主従が逆転しているわけではなく、船の操作と見張りは、フレッドには出来ないことなのだ。本来は荷物運びの役割もある、あの、さわやかな仮面の青年たちが、いないためだ。
それというのも――
「私が見たのは、銀行地下に向かったというところまでです。警備兵の気配があったので、それ以上は確認できませんでしたが………」
周囲を警戒しつつ、申し訳なさそうに告げた。
抑揚は単調であり、仕事人と言った執事である。そのため、仕事が不完全であるうえ、失敗しつつあるかもしれない状況には、大変不服で、不満だった。
「じゃ………じゃぁ、当局にオレのことがばれたって、決まってないんだな………」
息も絶え絶えに、フレッドは
考えたくない可能性だ。
証拠の指輪が当局に提出された可能性を、フレッドは強引に無視することにした。
まさか、ネズミによって提出済みだとは思うまい。警備兵の隊長のおっさんに、指輪を手渡しをした後である。
更に予想をしないことを、忠実なる執事が、ポツリとつぶやいた。
「ワニの腹にでも、入ってくれればいいのですが」
フレッドは固まる。
念のために見張りをしている執事は、この薄闇でも、
「下水にワニって………都市伝説じゃないのか」
フレッドの声が、上ずる。ばれれば、人生が終了の、犯罪の真っ只中である。それが、物理的に、バクリと、人生が終了する可能性を聞かされて、青ざめた。
忠実なる執事は、変わらぬ様子で、答えた。
「川がつながっていますからね。遠くの湿地からワニが泳いできても、不思議はありません。下水は広くて、暖かいですし、ドブネズミの数を考えると………なくは、ないかと」
冗談に聞こえない。
一面ドブネズミに覆われている通路など悪夢なのだが、そういえば、ドブネズミの数は少ないといえば、少ない。ねずみよけのまじないは、下水から這い上がる不快なものを拒む役割はあるが、下水にいないわけではないのだ。
「まさか………」
ぞっとした。
この薄暗いアーチのレンガの空間から、逃れたかった。
いつ、船の合間から恐怖が襲ってくるのか分からないと思うと、もうじっとしていられなかった。

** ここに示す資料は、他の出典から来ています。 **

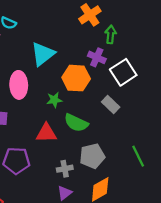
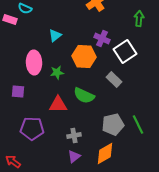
green arrow: (111, 34) -> (139, 18), moved
cyan triangle: (43, 54) -> (55, 36), size x0.6
green star: (54, 100) -> (57, 72), moved
gray pentagon: (92, 156) -> (113, 124), moved

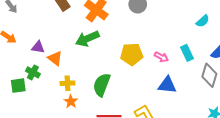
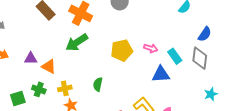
cyan rectangle: (187, 53) -> (175, 56), moved
green cross: (33, 72) -> (39, 89), moved
green semicircle: (102, 85) -> (98, 84), size x0.6

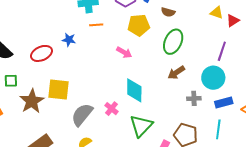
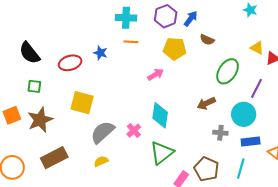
green ellipse: (173, 42) -> (228, 71), moved
pink arrow: (124, 52) -> (155, 74), turned -70
brown star: (32, 101) -> (40, 120), moved

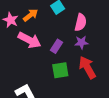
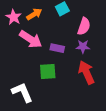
purple rectangle: (56, 46) -> (57, 48), turned 64
green square: (60, 70) -> (48, 72), moved

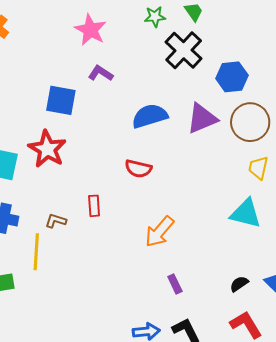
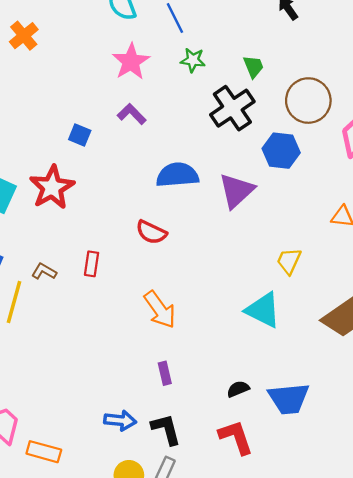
green star: (155, 17) -> (193, 60), moved
blue square: (61, 100) -> (80, 135), size x0.6
purple triangle: (202, 118) -> (236, 191), turned -32
brown circle: (250, 122) -> (308, 101), moved
orange arrow: (159, 232) -> (160, 310), turned -88

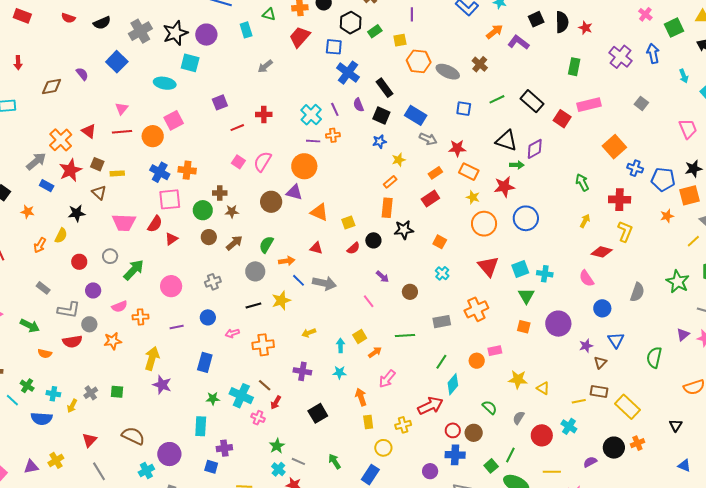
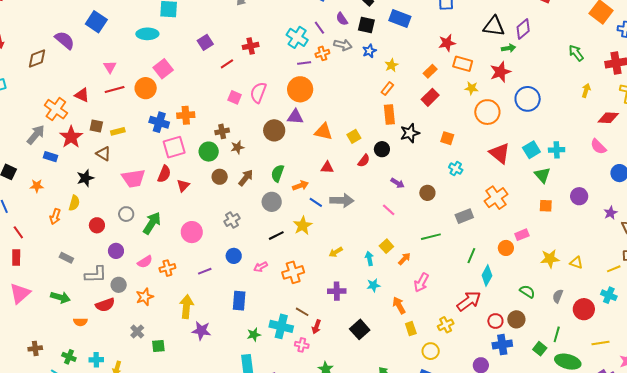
purple semicircle: (82, 74) -> (65, 40), size x1.5
gray arrow: (428, 139) -> (343, 45), moved
purple circle: (558, 324) -> (579, 196), size x0.7
gray cross: (91, 393) -> (137, 332), moved

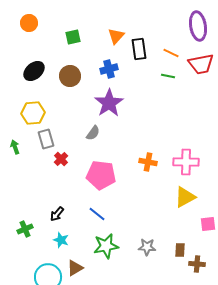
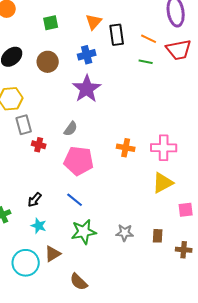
gray semicircle: (93, 133) -> (71, 129), moved
red cross: (61, 159) -> (39, 145), turned -32
brown cross: (197, 264) -> (184, 250), moved

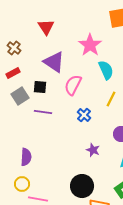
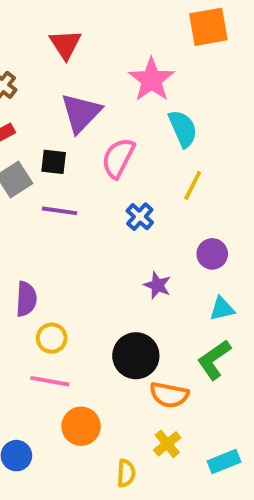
purple triangle: (54, 62) -> (81, 113), turned 40
yellow circle: (22, 184) -> (52, 338), moved

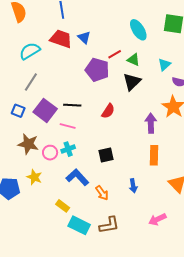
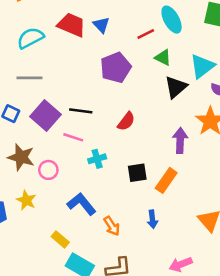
red line: (115, 54) -> (146, 34), moved
cyan triangle: (164, 65) -> (202, 66), size x1.5
purple pentagon: (97, 70) -> (116, 67), turned 30
gray line: (31, 82) -> (29, 78), turned 54
black triangle: (132, 82) -> (176, 87), moved
cyan cross: (68, 149) -> (97, 159), moved
black square: (106, 155) -> (137, 173), moved
orange rectangle: (154, 155) -> (166, 180), moved, turned 30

もくもくと、何度も往復をしたはしごに、足をかける。その先にあるのは、フレッドのお屋敷にある、レンガの壁の倉庫であった。
そこには、大人の胴体ほどの大きなタルが、たくさん並んでいた。一つは開け放たれており、銀色の輝きが除いていた。
使えば楽になるのだが、使えば即座にばれてしまう、ニセガネの銀貨の山だった。
落ち目のカーネナイのお屋敷が、急に羽振りがよくなったと、怪しまれないわけがない。そして銀貨がニセガネと判明すれば、もう確定だ。
その結果を考えると、慎重に、犯罪を行うしかないのだ。
「はぁ、今日で、終わってくれよ………」
カーネナイの若き当主、フレッドは、今のような日々の終わりを、夢見た。